Le 40% de la capitale indonésienne Jakarta se trouve sous le niveau de la mer. Ainsi, la mégapole est régulièrement en proie à des inondations. | Photo: Mast Irham/EPA/Keystone

Premier ministre de Singapour, Lee Hsien Loong annonçait en 2019 que la cité-Etat allait devoir investir au moins 100 milliards de dollars US au cours des cinquante à cent prochaines années pour protéger ses côtes. La même année, son confrère indonésien Joko Widodo annonçait son intention de déplacer la capitale Jakarta dans la province du Kalimantan oriental, sur l’île de Bornéo. La cité s’est en effet affaissée de 2 mètres au siècle dernier et connaît des inondations toujours plus fréquentes.

Singapour et Jakarta ne sont pas des cas isolés. Ainsi, 62% des villes de plus de 8 millions d’habitants se trouvent au bord de l’eau. Rien qu’en Asie du Sud-Est, plus de 400 millions de personnes vivent dans des régions côtières situées sous le niveau de la mer. Toutes ces agglomérations sont menacées par la hausse du niveau des mers, l’érosion des côtes, l’intensification des cyclones et des ouragans, la destruction des écosystèmes ainsi que la salinisation des terres et de la nappe phréatique. Sous l’effet du réchauffement de la planète, les océans s’étendent alors que la fonte de la glace terrestre s’accélère.
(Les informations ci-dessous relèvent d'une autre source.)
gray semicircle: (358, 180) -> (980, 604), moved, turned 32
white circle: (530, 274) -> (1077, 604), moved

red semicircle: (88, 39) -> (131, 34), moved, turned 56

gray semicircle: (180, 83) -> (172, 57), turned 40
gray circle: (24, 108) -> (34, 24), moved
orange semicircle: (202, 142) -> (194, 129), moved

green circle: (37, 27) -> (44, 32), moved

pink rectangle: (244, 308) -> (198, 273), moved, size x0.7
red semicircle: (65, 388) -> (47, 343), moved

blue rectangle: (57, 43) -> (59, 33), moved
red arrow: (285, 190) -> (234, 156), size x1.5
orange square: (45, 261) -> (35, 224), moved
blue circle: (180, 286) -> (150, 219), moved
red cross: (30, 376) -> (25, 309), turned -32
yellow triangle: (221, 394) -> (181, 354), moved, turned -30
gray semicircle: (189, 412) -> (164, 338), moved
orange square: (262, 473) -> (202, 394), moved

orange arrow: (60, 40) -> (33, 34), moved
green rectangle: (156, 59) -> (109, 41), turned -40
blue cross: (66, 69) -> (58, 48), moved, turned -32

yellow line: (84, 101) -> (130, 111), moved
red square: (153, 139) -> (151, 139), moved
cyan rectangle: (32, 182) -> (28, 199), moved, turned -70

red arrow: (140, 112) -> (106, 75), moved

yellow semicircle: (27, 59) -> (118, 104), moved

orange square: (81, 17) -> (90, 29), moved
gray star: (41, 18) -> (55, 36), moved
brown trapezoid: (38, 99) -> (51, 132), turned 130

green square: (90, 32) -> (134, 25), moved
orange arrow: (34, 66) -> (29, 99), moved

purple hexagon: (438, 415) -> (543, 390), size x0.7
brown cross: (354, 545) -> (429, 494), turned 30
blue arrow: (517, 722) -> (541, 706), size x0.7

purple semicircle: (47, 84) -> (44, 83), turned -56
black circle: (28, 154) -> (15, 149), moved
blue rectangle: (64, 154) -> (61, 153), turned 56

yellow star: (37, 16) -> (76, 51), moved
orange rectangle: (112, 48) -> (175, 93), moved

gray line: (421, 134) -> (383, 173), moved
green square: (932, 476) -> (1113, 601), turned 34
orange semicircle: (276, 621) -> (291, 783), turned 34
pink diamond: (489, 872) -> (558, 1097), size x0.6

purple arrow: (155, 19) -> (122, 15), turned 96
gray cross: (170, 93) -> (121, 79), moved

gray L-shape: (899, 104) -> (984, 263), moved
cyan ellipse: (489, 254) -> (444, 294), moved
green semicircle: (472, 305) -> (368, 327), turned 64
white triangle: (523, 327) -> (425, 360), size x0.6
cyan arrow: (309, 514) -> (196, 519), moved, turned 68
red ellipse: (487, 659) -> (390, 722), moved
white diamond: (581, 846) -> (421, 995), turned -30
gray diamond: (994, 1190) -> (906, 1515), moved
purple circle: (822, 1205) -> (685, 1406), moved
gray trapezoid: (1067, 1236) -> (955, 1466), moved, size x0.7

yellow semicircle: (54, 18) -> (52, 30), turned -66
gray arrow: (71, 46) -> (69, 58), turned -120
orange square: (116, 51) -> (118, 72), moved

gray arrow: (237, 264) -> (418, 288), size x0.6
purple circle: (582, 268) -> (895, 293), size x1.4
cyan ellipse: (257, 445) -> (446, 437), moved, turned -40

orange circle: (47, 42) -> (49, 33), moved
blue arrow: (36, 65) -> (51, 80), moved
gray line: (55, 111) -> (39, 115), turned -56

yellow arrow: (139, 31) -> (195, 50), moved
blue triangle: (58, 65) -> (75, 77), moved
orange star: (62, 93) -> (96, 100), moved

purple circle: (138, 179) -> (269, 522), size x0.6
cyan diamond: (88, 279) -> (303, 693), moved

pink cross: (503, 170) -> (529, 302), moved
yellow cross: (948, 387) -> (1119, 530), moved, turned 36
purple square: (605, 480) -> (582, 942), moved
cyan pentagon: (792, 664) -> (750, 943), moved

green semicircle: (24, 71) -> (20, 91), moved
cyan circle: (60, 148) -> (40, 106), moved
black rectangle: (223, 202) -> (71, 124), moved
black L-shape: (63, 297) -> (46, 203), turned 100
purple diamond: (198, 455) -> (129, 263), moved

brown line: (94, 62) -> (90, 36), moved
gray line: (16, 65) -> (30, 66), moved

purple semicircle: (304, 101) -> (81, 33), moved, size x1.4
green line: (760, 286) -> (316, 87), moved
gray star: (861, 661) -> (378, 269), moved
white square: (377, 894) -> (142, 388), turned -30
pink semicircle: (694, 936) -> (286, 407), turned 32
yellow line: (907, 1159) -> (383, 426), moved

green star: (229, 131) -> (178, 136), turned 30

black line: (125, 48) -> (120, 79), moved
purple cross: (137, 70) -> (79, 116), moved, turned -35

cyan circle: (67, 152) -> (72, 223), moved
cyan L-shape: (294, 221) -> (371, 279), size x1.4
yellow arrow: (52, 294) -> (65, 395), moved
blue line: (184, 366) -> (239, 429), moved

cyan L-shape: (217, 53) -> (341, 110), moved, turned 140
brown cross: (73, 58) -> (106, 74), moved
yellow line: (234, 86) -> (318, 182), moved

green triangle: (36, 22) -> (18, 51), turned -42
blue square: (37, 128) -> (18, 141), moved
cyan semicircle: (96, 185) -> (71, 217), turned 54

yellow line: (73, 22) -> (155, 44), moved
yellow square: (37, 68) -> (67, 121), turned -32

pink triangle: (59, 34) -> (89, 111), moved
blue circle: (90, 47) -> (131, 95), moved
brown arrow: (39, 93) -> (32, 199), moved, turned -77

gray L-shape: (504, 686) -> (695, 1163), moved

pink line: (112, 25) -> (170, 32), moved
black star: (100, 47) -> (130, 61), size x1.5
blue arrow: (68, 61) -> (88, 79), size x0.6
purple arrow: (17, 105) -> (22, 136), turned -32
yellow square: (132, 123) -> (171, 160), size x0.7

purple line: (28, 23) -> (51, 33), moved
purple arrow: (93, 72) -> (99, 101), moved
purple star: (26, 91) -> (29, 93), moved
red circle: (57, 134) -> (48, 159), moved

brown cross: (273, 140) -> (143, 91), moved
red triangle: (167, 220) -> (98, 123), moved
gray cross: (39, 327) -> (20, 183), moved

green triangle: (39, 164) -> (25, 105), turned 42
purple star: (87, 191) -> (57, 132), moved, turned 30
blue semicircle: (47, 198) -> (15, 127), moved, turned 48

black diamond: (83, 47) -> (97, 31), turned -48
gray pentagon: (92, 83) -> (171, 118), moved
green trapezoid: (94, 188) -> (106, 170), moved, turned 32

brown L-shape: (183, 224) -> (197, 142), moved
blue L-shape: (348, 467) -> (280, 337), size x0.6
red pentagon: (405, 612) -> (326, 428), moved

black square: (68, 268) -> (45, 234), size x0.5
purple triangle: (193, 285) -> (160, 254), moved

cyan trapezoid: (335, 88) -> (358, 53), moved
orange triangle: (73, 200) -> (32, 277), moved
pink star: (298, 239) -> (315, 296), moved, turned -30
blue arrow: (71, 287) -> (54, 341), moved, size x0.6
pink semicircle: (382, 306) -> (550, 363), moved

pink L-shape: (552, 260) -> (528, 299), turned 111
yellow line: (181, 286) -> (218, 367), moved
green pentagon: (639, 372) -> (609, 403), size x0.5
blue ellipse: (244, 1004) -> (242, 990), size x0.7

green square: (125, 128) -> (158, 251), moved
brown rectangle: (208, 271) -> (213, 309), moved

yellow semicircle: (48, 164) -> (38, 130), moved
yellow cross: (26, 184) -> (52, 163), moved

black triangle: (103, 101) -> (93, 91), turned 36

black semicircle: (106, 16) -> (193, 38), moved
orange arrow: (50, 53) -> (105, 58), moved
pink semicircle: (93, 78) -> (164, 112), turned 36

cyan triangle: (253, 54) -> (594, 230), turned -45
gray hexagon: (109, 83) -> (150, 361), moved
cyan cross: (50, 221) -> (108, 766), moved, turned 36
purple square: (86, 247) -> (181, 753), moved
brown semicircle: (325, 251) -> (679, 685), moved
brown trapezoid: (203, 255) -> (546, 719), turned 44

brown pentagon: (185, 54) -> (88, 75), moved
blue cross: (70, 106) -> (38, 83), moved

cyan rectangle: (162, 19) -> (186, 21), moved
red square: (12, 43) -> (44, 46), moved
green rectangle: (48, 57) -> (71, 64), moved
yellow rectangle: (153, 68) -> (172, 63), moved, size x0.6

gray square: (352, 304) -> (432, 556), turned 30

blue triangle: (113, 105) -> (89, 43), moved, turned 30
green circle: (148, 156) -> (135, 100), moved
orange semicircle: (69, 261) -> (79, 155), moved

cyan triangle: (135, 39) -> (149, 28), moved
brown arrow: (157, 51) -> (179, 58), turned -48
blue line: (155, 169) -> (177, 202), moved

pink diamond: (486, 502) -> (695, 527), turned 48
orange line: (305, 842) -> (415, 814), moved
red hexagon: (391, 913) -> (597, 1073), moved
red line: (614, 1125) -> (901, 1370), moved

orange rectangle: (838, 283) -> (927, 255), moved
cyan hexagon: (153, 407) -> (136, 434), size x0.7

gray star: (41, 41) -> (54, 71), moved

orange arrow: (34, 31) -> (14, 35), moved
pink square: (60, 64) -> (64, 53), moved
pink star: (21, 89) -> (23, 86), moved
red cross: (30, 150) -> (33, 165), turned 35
D’après les calculs du Groupe d’experts intergouvernemental sur l’évolution du climat (GIEC), le niveau de la mer a augmenté en moyenne mondiale de 20 centimètres au siècle dernier. Suivant le scénario climatique, cette hausse atteindra 50 à 100 centimètres d’ici à 2100, avec de grandes disparités régionales.

«On ne peut plus arrêter la hausse du niveau des mers.»Oscar Carracedo
Villes régénératives contre la crise climatique

«On ne peut plus arrêter la hausse du niveau des mers», affirme Oscar Carracedo, professeur de design urbain à l’Université nationale de Singapour. «Les villes situées à proximité des côtes ont trois options pour s’adapter: construire des murs de protection, surélever la ville ou s’éloigner du littoral.» A la tête du projet de recherche «The Sea-City Interface» du Future Cities Lab de l’ETH Zurich, il travaille depuis un an avec son équipe pour développer des stratégies sur la manière dont les villes côtières asiatiques doivent se transformer pour relever les défis qui se multiplient. «Les possibilités d’adaptation sont largement connues, mais elles sont limitées», précise Oscar Carracedo.

Son équipe souhaite aller plus loin et lier adaptation et mitigation. «Nos études portent sur des villes qui redonnent quelque chose à l’environnement.» Il évoque le design régénératif, qui permet de conserver et de renouveler les ressources utilisées dans un circuit fermé. A l’avenir, les cités ne doivent pas seulement produire moins d’émissions, mais aussi extraire des gaz à effet de serre de l’atmosphère.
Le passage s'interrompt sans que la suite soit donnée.